People go onto LinkedIn to better their careers, hire new employees, network, and waste a little time while avoiding work problems. If you’ve got something to help working professionals and business owners, great. If you want to promote a weight-loss program or vacation rental, stick with Facebook and Adwords.
You’ll also want to make sure that you can articulate what your business does in a brief sentence. If you need a 5-minute elevator pitch to explain what you do, think about consolidating your sales message or definitely go for LinkedIn video ads. (More on those later.)

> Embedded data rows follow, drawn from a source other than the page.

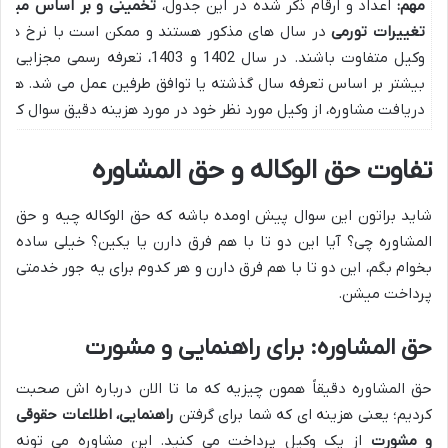
مهم:
اعداد و ارقام ذکر شده در این جدول،
تخمینی و بر اساس میانگی
تغییرات تورمی
در سال های مذکور هستند و ممکن است با نرخ های
وکیل متفاوت باشند. در سال 1402 و 1403، تعرفه رسم
بیشتر بر اساس تعرفه سال گذشته یا توافق طرفین عمل می شد. همی
دریافت مشاوره، از وکیل مورد نظر خود در مورد هزینه دقیق سوال کنید
تفاوت حق الوکاله و حق المشاوره
شاید براتون این سوال پیش اومده باشه که حق الوکاله چیه و حق
المشاوره چی؟ آیا این دو تا با هم فرق دارن یا یکین؟ خیلی ساده
بخوام بگم، این دو تا با هم فرق دارن و هر کدوم برای یه جور خدمتی
پرداخت میشن.
حق المشاوره: برای راهنمایی و مشورت
حق المشاوره دقیقاً همون چیزیه که ما تا الان درباره اش صحبت
کردیم؛ یعنی هزینه ای که شما برای گرفتن
راهنمایی، اطلاعات حقوقی
و مشورت
از یک وکیل پرداخت می کنید. این مشاوره می تونه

2. Are you targeting decision makers? A huge pro to LinkedIn ads is the ability to pick who you’re going to show your ad to in the business hierarchy. When you run a campaign, you select an audience by job title and category. So you can flash your ad in front of Managers, Directors and Owners if you like. Getting your product shown to decision makers in an company is golden, since they’re more likely to do something with it—thus increasing your ROI for ads.
Who is your target audience? Go beyond age, gender and location. Do they have specific job titles? Do they have certain professional interests? Do they work for specific companies? Do they have certain skills? Did they go to certain schools?
Get a very clear vision of who your customer is, and this will help you know if LinkedIn Ads can deliver.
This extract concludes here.